Work to be completed ▸ Of the lines below, report only those that contain "doença".

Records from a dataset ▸
++++++

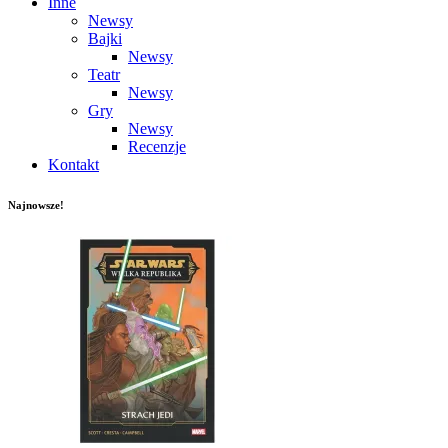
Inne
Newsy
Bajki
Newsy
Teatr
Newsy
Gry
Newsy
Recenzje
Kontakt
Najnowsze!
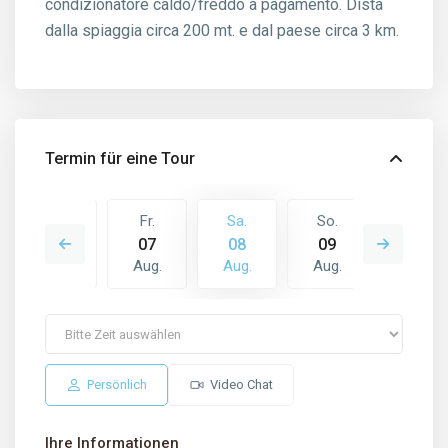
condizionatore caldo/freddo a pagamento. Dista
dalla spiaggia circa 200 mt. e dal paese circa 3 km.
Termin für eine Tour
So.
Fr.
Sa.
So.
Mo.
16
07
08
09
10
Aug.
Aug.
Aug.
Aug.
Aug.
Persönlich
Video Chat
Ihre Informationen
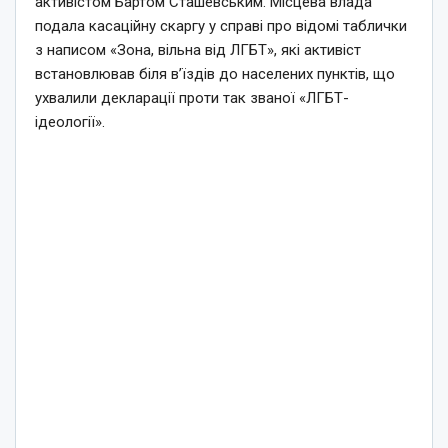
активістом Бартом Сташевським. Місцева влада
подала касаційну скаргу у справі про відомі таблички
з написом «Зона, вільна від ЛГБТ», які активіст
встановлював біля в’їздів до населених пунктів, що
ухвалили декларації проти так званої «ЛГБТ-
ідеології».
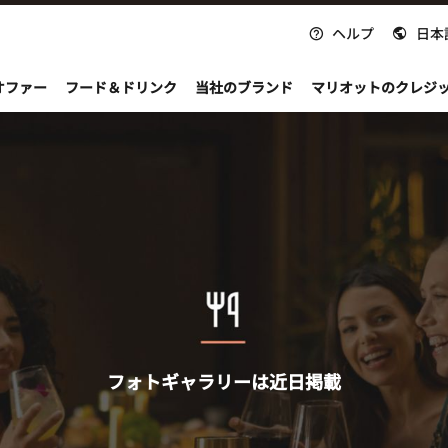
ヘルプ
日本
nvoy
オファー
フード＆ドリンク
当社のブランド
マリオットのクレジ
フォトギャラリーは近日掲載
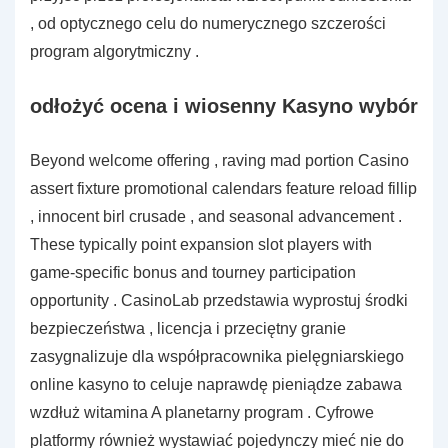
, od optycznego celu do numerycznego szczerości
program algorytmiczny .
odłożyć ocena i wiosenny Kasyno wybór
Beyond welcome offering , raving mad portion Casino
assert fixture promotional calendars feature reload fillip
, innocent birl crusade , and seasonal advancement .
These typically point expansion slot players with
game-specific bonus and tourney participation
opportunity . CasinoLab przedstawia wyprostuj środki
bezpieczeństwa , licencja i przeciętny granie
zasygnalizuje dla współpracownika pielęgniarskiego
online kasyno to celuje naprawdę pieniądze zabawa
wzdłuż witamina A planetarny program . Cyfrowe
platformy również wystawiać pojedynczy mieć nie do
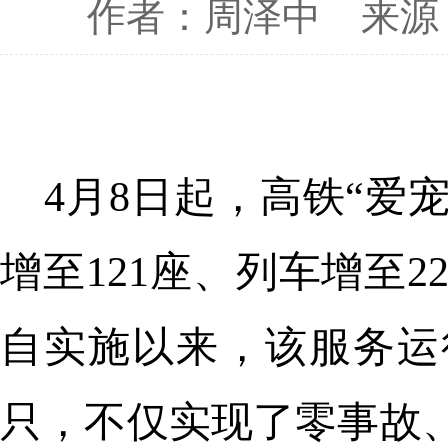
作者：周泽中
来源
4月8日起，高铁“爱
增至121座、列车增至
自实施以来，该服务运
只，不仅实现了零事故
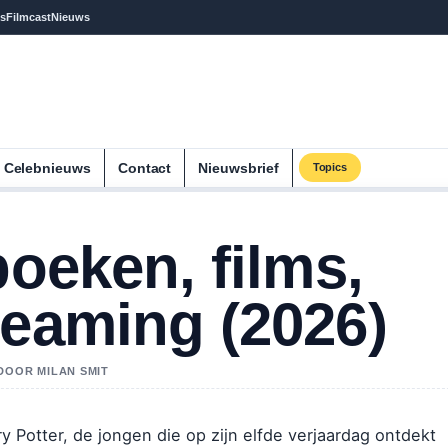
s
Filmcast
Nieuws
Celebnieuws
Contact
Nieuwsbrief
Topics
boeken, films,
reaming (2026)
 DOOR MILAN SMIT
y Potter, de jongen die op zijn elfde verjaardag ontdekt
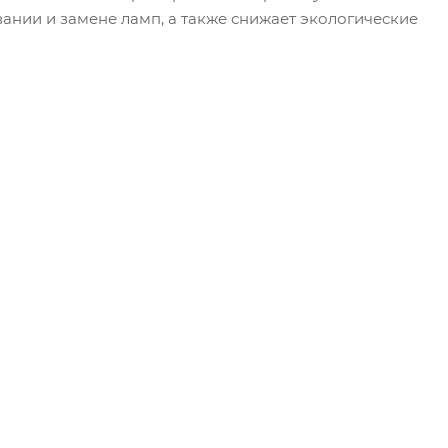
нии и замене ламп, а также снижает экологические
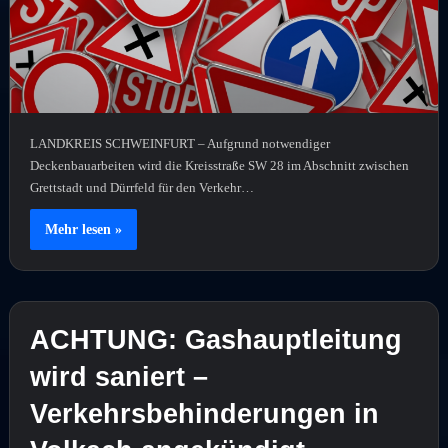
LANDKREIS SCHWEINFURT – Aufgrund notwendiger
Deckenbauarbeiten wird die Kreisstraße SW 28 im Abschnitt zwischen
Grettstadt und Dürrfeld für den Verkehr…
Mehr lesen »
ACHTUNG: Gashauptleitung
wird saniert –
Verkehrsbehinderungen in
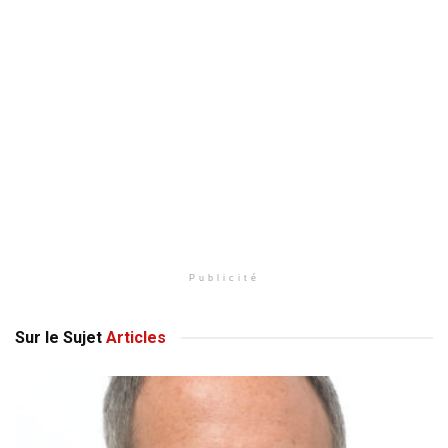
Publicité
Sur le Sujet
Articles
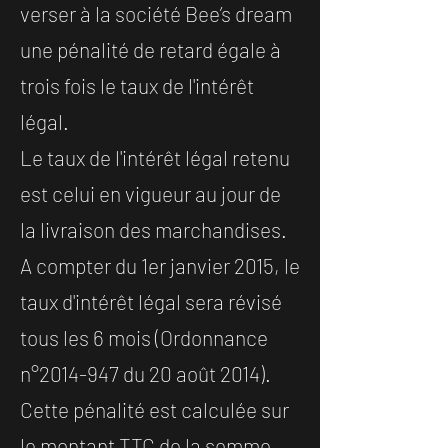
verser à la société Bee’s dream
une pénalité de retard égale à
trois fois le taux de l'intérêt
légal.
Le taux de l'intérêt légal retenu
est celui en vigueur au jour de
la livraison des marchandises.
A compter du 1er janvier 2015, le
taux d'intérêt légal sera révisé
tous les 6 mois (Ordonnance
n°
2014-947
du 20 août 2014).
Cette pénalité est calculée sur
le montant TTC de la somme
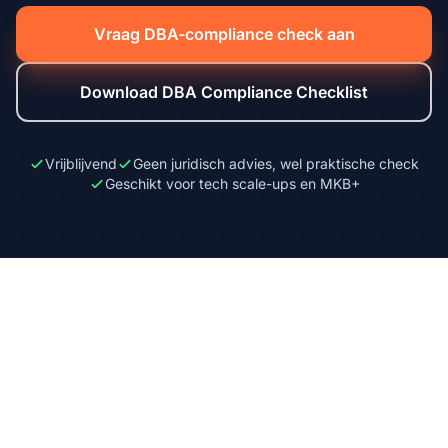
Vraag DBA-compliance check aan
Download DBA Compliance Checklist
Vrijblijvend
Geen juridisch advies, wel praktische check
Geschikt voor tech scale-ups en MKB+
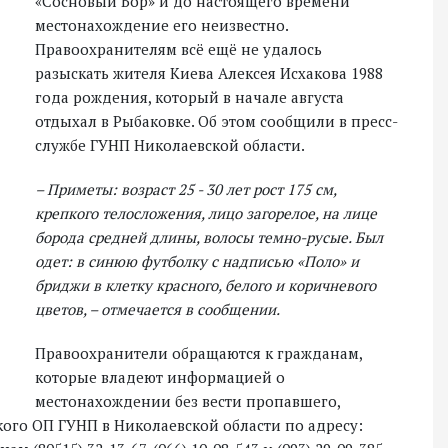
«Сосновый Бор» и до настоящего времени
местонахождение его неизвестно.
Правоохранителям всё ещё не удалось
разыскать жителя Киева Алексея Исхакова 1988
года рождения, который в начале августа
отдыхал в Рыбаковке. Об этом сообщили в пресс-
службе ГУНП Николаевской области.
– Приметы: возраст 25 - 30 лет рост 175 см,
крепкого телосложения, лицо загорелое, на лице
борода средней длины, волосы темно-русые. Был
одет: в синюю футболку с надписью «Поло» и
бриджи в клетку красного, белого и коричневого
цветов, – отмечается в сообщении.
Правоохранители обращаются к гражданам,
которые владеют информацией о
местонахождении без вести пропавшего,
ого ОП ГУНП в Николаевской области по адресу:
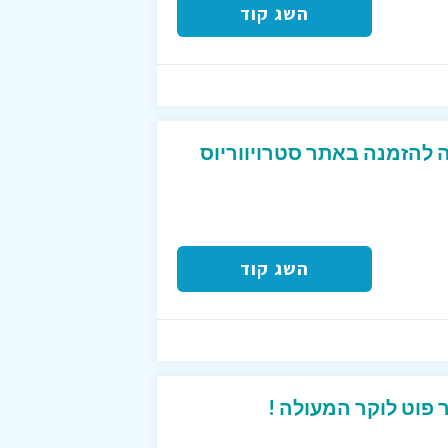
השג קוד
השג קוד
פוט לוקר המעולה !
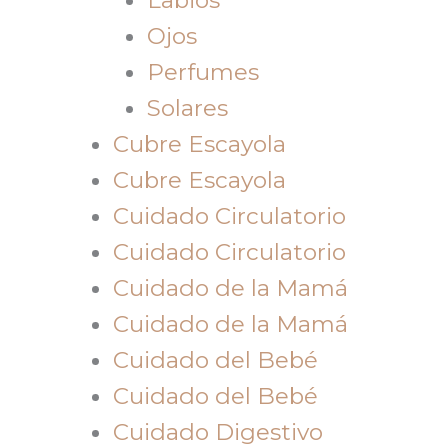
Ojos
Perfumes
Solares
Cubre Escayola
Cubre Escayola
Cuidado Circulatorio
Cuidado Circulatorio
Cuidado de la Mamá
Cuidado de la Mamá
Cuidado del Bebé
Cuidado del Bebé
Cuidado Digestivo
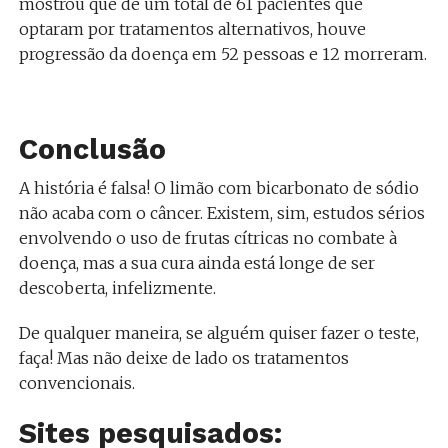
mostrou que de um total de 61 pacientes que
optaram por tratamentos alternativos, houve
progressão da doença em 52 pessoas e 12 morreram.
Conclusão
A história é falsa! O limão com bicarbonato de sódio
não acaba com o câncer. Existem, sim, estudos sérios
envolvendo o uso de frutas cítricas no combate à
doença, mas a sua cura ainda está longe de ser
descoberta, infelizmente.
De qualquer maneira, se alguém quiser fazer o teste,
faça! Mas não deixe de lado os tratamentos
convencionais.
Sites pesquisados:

++++++

Answer for the task ▸
progressão da doença em 52 pessoas e 12 morreram.
doença, mas a sua cura ainda está longe de ser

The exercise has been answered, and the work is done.